Activity:
What follows is a listing; give it again exactly, in its entirety.

[Working data — start]

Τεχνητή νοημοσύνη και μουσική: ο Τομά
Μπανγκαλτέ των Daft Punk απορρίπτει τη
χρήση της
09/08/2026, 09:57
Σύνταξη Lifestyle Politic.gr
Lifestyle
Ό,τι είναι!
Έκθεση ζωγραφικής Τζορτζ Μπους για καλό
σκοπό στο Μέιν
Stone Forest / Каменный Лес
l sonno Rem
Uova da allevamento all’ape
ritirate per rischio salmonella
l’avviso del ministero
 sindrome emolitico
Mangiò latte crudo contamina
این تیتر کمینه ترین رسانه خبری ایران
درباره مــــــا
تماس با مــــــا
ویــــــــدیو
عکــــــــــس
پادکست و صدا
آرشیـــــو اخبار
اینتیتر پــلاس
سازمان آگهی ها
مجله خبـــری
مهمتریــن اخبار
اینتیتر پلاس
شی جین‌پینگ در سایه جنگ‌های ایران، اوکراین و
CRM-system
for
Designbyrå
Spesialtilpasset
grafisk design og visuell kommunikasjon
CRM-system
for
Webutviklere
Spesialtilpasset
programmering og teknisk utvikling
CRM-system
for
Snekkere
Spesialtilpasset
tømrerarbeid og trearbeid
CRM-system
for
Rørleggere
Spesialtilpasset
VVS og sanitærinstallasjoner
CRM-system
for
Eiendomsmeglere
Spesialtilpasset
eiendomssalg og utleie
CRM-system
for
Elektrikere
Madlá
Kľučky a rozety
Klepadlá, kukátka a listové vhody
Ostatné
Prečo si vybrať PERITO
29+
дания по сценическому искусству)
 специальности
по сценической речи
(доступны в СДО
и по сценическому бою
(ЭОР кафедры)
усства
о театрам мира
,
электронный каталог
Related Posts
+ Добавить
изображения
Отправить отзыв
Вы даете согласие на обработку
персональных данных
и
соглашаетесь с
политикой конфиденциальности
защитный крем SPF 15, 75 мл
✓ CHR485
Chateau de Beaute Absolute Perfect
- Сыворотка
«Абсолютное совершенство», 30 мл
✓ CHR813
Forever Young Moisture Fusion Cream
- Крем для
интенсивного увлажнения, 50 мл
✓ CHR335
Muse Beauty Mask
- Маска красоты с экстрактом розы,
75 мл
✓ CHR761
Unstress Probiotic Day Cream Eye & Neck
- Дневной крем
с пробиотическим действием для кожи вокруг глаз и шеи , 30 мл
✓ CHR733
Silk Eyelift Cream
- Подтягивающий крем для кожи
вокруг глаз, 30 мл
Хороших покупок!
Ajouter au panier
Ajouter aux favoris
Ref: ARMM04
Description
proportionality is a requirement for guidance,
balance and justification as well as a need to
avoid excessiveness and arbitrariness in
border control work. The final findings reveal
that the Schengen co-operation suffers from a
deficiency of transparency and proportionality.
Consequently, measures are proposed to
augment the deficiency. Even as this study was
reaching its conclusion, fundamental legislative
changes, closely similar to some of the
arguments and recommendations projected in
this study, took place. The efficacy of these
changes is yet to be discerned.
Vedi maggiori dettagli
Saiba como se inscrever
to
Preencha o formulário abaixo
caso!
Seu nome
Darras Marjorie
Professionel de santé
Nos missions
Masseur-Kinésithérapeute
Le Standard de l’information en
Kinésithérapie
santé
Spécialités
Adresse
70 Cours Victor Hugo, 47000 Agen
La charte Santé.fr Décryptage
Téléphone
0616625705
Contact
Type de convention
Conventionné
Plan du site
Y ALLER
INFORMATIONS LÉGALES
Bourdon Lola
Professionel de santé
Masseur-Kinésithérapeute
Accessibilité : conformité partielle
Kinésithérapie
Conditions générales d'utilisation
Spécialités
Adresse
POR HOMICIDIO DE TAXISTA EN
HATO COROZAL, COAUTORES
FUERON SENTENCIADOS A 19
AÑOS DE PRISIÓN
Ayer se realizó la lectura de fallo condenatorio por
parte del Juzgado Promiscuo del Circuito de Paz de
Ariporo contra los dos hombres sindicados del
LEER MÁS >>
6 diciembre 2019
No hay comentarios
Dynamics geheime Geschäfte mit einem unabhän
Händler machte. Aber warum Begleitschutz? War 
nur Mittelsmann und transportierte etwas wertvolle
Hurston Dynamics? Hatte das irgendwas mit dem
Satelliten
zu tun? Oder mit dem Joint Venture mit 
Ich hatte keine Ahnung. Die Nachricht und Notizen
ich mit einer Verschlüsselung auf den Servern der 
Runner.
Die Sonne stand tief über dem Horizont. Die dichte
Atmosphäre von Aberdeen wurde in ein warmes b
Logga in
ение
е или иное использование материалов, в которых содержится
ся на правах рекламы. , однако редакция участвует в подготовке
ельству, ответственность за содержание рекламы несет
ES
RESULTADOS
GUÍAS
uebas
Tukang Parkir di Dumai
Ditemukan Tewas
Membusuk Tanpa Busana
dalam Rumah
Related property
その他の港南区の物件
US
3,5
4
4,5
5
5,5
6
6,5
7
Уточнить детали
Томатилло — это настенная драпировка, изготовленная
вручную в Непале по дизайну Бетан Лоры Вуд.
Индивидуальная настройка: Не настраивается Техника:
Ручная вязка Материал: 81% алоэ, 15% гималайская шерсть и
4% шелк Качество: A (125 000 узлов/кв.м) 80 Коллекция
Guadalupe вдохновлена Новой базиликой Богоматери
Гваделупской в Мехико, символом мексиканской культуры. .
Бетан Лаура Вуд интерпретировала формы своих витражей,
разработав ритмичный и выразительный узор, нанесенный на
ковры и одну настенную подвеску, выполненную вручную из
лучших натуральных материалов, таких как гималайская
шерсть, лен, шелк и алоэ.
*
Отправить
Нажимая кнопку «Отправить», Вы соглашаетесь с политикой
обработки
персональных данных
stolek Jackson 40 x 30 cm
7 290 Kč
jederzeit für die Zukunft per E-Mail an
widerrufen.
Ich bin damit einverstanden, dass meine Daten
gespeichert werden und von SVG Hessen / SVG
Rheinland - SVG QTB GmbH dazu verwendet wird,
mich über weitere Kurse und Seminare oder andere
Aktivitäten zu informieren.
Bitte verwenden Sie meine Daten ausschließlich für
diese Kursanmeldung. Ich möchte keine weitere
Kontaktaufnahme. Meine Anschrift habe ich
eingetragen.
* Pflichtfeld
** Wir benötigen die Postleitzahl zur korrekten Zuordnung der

[Working data — finish]

Finished exercise:
Τεχνητή νοημοσύνη και μουσική: ο Τομά
Μπανγκαλτέ των Daft Punk απορρίπτει τη
χρήση της
09/08/2026, 09:57
Σύνταξη Lifestyle Politic.gr
Lifestyle
Ό,τι είναι!
Έκθεση ζωγραφικής Τζορτζ Μπους για καλό
σκοπό στο Μέιν
Stone Forest / Каменный Лес
l sonno Rem
Uova da allevamento all’ape
ritirate per rischio salmonella
l’avviso del ministero
 sindrome emolitico
Mangiò latte crudo contamina
این تیتر کمینه ترین رسانه خبری ایران
درباره مــــــا
تماس با مــــــا
ویــــــــدیو
عکــــــــــس
پادکست و صدا
آرشیـــــو اخبار
اینتیتر پــلاس
سازمان آگهی ها
مجله خبـــری
مهمتریــن اخبار
اینتیتر پلاس
شی جین‌پینگ در سایه جنگ‌های ایران، اوکراین و
CRM-system
for
Designbyrå
Spesialtilpasset
grafisk design og visuell kommunikasjon
CRM-system
for
Webutviklere
Spesialtilpasset
programmering og teknisk utvikling
CRM-system
for
Snekkere
Spesialtilpasset
tømrerarbeid og trearbeid
CRM-system
for
Rørleggere
Spesialtilpasset
VVS og sanitærinstallasjoner
CRM-system
for
Eiendomsmeglere
Spesialtilpasset
eiendomssalg og utleie
CRM-system
for
Elektrikere
Madlá
Kľučky a rozety
Klepadlá, kukátka a listové vhody
Ostatné
Prečo si vybrať PERITO
29+
дания по сценическому искусству)
 специальности
по сценической речи
(доступны в СДО
и по сценическому бою
(ЭОР кафедры)
усства
о театрам мира
,
электронный каталог
Related Posts
+ Добавить
изображения
Отправить отзыв
Вы даете согласие на обработку
персональных данных
и
соглашаетесь с
политикой конфиденциальности
защитный крем SPF 15, 75 мл
✓ CHR485
Chateau de Beaute Absolute Perfect
- Сыворотка
«Абсолютное совершенство», 30 мл
✓ CHR813
Forever Young Moisture Fusion Cream
- Крем для
интенсивного увлажнения, 50 мл
✓ CHR335
Muse Beauty Mask
- Маска красоты с экстрактом розы,
75 мл
✓ CHR761
Unstress Probiotic Day Cream Eye & Neck
- Дневной крем
с пробиотическим действием для кожи вокруг глаз и шеи , 30 мл
✓ CHR733
Silk Eyelift Cream
- Подтягивающий крем для кожи
вокруг глаз, 30 мл
Хороших покупок!
Ajouter au panier
Ajouter aux favoris
Ref: ARMM04
Description
proportionality is a requirement for guidance,
balance and justification as well as a need to
avoid excessiveness and arbitrariness in
border control work. The final findings reveal
that the Schengen co-operation suffers from a
deficiency of transparency and proportionality.
Consequently, measures are proposed to
augment the deficiency. Even as this study was
reaching its conclusion, fundamental legislative
changes, closely similar to some of the
arguments and recommendations projected in
this study, took place. The efficacy of these
changes is yet to be discerned.
Vedi maggiori dettagli
Saiba como se inscrever
to
Preencha o formulário abaixo
caso!
Seu nome
Darras Marjorie
Professionel de santé
Nos missions
Masseur-Kinésithérapeute
Le Standard de l’information en
Kinésithérapie
santé
Spécialités
Adresse
70 Cours Victor Hugo, 47000 Agen
La charte Santé.fr Décryptage
Téléphone
0616625705
Contact
Type de convention
Conventionné
Plan du site
Y ALLER
INFORMATIONS LÉGALES
Bourdon Lola
Professionel de santé
Masseur-Kinésithérapeute
Accessibilité : conformité partielle
Kinésithérapie
Conditions générales d'utilisation
Spécialités
Adresse
POR HOMICIDIO DE TAXISTA EN
HATO COROZAL, COAUTORES
FUERON SENTENCIADOS A 19
AÑOS DE PRISIÓN
Ayer se realizó la lectura de fallo condenatorio por
parte del Juzgado Promiscuo del Circuito de Paz de
Ariporo contra los dos hombres sindicados del
LEER MÁS >>
6 diciembre 2019
No hay comentarios
Dynamics geheime Geschäfte mit einem unabhän
Händler machte. Aber warum Begleitschutz? War 
nur Mittelsmann und transportierte etwas wertvolle
Hurston Dynamics? Hatte das irgendwas mit dem
Satelliten
zu tun? Oder mit dem Joint Venture mit 
Ich hatte keine Ahnung. Die Nachricht und Notizen
ich mit einer Verschlüsselung auf den Servern der 
Runner.
Die Sonne stand tief über dem Horizont. Die dichte
Atmosphäre von Aberdeen wurde in ein warmes b
Logga in
ение
е или иное использование материалов, в которых содержится
ся на правах рекламы. , однако редакция участвует в подготовке
ельству, ответственность за содержание рекламы несет
ES
RESULTADOS
GUÍAS
uebas
Tukang Parkir di Dumai
Ditemukan Tewas
Membusuk Tanpa Busana
dalam Rumah
Related property
その他の港南区の物件
US
3,5
4
4,5
5
5,5
6
6,5
7
Уточнить детали
Томатилло — это настенная драпировка, изготовленная
вручную в Непале по дизайну Бетан Лоры Вуд.
Индивидуальная настройка: Не настраивается Техника:
Ручная вязка Материал: 81% алоэ, 15% гималайская шерсть и
4% шелк Качество: A (125 000 узлов/кв.м) 80 Коллекция
Guadalupe вдохновлена Новой базиликой Богоматери
Гваделупской в Мехико, символом мексиканской культуры. .
Бетан Лаура Вуд интерпретировала формы своих витражей,
разработав ритмичный и выразительный узор, нанесенный на
ковры и одну настенную подвеску, выполненную вручную из
лучших натуральных материалов, таких как гималайская
шерсть, лен, шелк и алоэ.
*
Отправить
Нажимая кнопку «Отправить», Вы соглашаетесь с политикой
обработки
персональных данных
stolek Jackson 40 x 30 cm
7 290 Kč
jederzeit für die Zukunft per E-Mail an
widerrufen.
Ich bin damit einverstanden, dass meine Daten
gespeichert werden und von SVG Hessen / SVG
Rheinland - SVG QTB GmbH dazu verwendet wird,
mich über weitere Kurse und Seminare oder andere
Aktivitäten zu informieren.
Bitte verwenden Sie meine Daten ausschließlich für
diese Kursanmeldung. Ich möchte keine weitere
Kontaktaufnahme. Meine Anschrift habe ich
eingetragen.
* Pflichtfeld
** Wir benötigen die Postleitzahl zur korrekten Zuordnung der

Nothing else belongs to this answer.